Remarquez que chez Lamarck « Guêpiaire » est un nom féminin. Il y a de quoi se perdre et perdre son latin.
La guêpe et l'avocat © Joël Tribhout
« Les guêpes
Antennes brisées, de douze ou treize articles, renflées vers leur sommet en massue oblongue et pointue. Quatre palpes. Mandibules fortes, tronquées obliquement et dentées à leur extrémité. Bord antérieur du chaperon largement tronqué, ayant une dent de chaque côté.
Corps oblong, ayant l’’abdomen attaché par un pédicule très court. Ailes supérieures plissées ou pliées en deux, étroites. Trois sortes d’individus, tous ailés, vivant en société dans un nid commun. Larves apodes. »
« Observations : Quoique les guêpes aient les antennes brisées ou coudées comme les abeilles, on les distingue au premier aspect, par leurs ailes étroites et plissées ou pliées en deux longitudinalement ; par leur corps plus grêle en général, moins velu, et même presque glabre ; enfin, par leur trompe très courte, et leurs mandibules fortes et grandes.
Leur corps est ordinairement varié de jaune et de noir. Leurs yeux sont en forme de reins ; et leur trompe ou langue est large, échancrée, avec un filet de chaque côté. Leur larve est petite, vermiforme et sans pattes."

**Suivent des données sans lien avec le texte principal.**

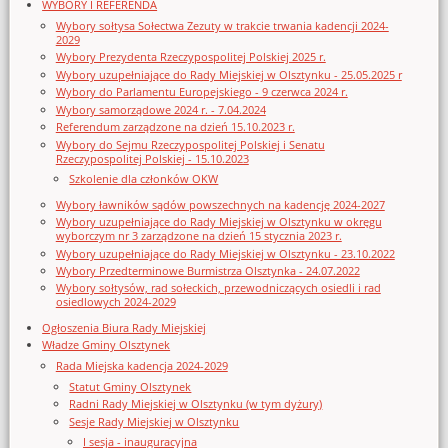
WYBORY I REFERENDA
Wybory sołtysa Sołectwa Zezuty w trakcie trwania kadencji 2024-
2029
Wybory Prezydenta Rzeczypospolitej Polskiej 2025 r.
Wybory uzupełniające do Rady Miejskiej w Olsztynku - 25.05.2025 r
Wybory do Parlamentu Europejskiego - 9 czerwca 2024 r.
Wybory samorządowe 2024 r. - 7.04.2024
Referendum zarządzone na dzień 15.10.2023 r.
Wybory do Sejmu Rzeczypospolitej Polskiej i Senatu
Rzeczypospolitej Polskiej - 15.10.2023
Szkolenie dla członków OKW
Wybory ławników sądów powszechnych na kadencję 2024-2027
Wybory uzupełniające do Rady Miejskiej w Olsztynku w okręgu
wyborczym nr 3 zarządzone na dzień 15 stycznia 2023 r.
Wybory uzupełniające do Rady Miejskiej w Olsztynku - 23.10.2022
Wybory Przedterminowe Burmistrza Olsztynka - 24.07.2022
Wybory sołtysów, rad sołeckich, przewodniczących osiedli i rad
osiedlowych 2024-2029
Ogłoszenia Biura Rady Miejskiej
Władze Gminy Olsztynek
Rada Miejska kadencja 2024-2029
Statut Gminy Olsztynek
Radni Rady Miejskiej w Olsztynku (w tym dyżury)
Sesje Rady Miejskiej w Olsztynku
I sesja - inauguracyjna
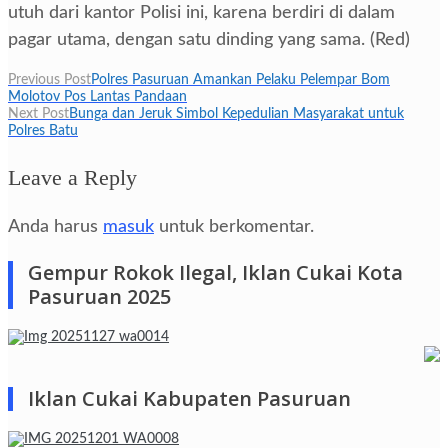
utuh dari kantor Polisi ini, karena berdiri di dalam
pagar utama, dengan satu dinding yang sama. (Red)
Navigasi
Previous Post
Polres Pasuruan Amankan Pelaku Pelempar Bom
Molotov Pos Lantas Pandaan
pos
Next Post
Bunga dan Jeruk Simbol Kepedulian Masyarakat untuk
Polres Batu
Leave a Reply
Anda harus
masuk
untuk berkomentar.
Gempur Rokok Ilegal, Iklan Cukai Kota
Pasuruan 2025
Iklan Cukai Kabupaten Pasuruan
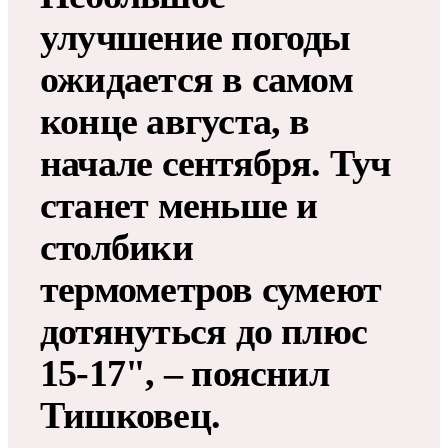
улучшение погоды
ожидается в самом
конце августа, в
начале сентября. Туч
станет меньше и
столбики
термометров сумеют
дотянуться до плюс
15-17", – пояснил
Тишковец.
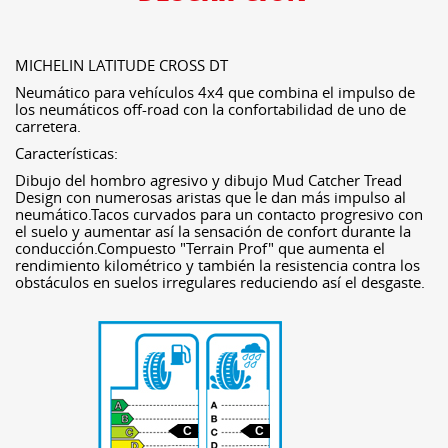
MICHELIN LATITUDE CROSS DT
Neumático para vehículos 4x4 que combina el impulso de
los neumáticos off-road con la confortabilidad de uno de
carretera.
Características:
Dibujo del hombro agresivo y dibujo Mud Catcher Tread
Design con numerosas aristas que le dan más impulso al
neumático.Tacos curvados para un contacto progresivo con
el suelo y aumentar así la sensación de confort durante la
conducción.Compuesto "Terrain Prof" que aumenta el
rendimiento kilométrico y también la resistencia contra los
obstáculos en suelos irregulares reduciendo así el desgaste.
C
C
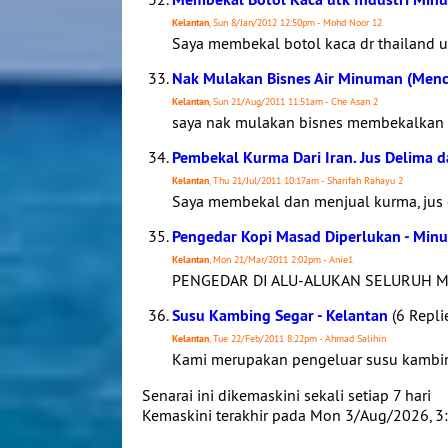
Kelantan
, Sun 8/Jan/2012 12:50pm - Mohd Noor 12
Saya membekal botol kaca dr thailand ut
Nak Mulakan Bisnes Air Minuman (Menc
Kelantan
, Sun 21/Aug/2011 11:51am - Che Asan 2
saya nak mulakan bisnes membekalkan ai
Pembekal Kurma Dari Iran. Jus Delima 
Kelantan
, Thu 21/Jul/2011 10:17am - Sharifah Rahayu 2
Saya membekal dan menjual kurma, jus d
Pengedar Kopi Masad Diperlukan - Min
Kelantan
, Mon 21/Mar/2011 2:02pm - Anie1
PENGEDAR DI ALU-ALUKAN SELURUH MALA
Susu Kambing Segar - Kelantan
(6 Repli
Kelantan
, Tue 22/Feb/2011 8:22pm - Ahmad Salihin
Kami merupakan pengeluar susu kambin
Senarai ini dikemaskini sekali setiap 7 hari
Kemaskini terakhir pada Mon 3/Aug/2026, 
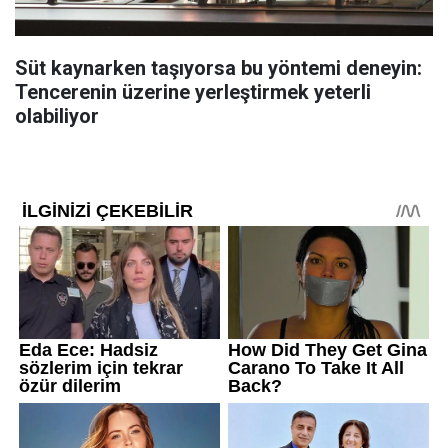
Süt kaynarken taşıyorsa bu yöntemi deneyin:
Tencerenin üzerine yerleştirmek yeterli
olabiliyor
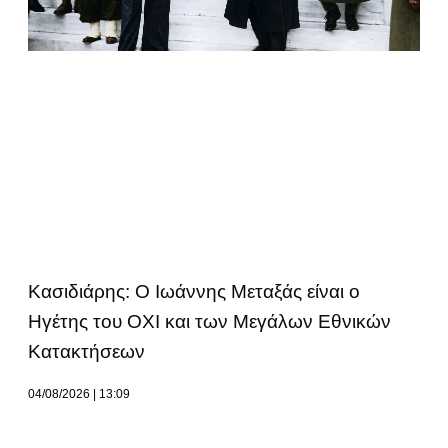
Κασιδιάρης: Ο Ιωάννης Μεταξάς είναι ο
Ηγέτης του ΟΧΙ και των Μεγάλων Εθνικών
Κατακτήσεων
04/08/2026
13:09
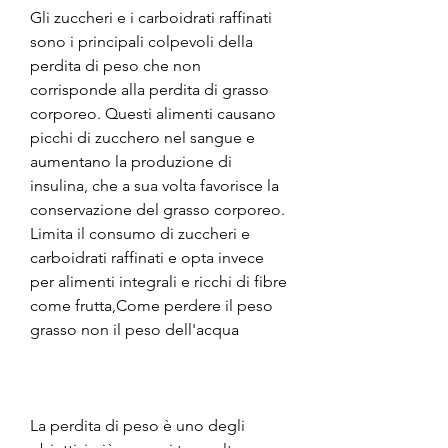
Gli zuccheri e i carboidrati raffinati 
sono i principali colpevoli della 
perdita di peso che non 
corrisponde alla perdita di grasso 
corporeo. Questi alimenti causano 
picchi di zucchero nel sangue e 
aumentano la produzione di 
insulina, che a sua volta favorisce la 
conservazione del grasso corporeo. 
Limita il consumo di zuccheri e 
carboidrati raffinati e opta invece 
per alimenti integrali e ricchi di fibre 
come frutta,Come perdere il peso 
grasso non il peso dell'acqua
La perdita di peso è uno degli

A l'abreuvoir : abeille et frelon Vespa orientalis , ile de Paros (Grèce) © Roger Puff
"Les guêpes formant des sociétés composées de trois sortes d’individus, les femelles et les neutres seulement travaillent à la construction de leur nid. En réduisant en forme de pâte des parcelles de vieux bois ou d’écorce, elles en construisent leur guêpier, savoir ses rayons ou gâteaux et l’enveloppe commune, d’une matière analogue à du papier ou du carton. Leur guêpier est suspendu en dessus par un ou plusieurs pédicules, et les rayons qu’il contient, tantôt en petit nombre et tantôt fort nombreux, sont horizontaux, et ont leur face intérieure seulement garnie de cellules verticales hexagones. Les femelles ne pondent qu’un œuf dans chaque cellule, y joignent une provision de nourriture pour la jeune larve, et ensuite ferment la cellule.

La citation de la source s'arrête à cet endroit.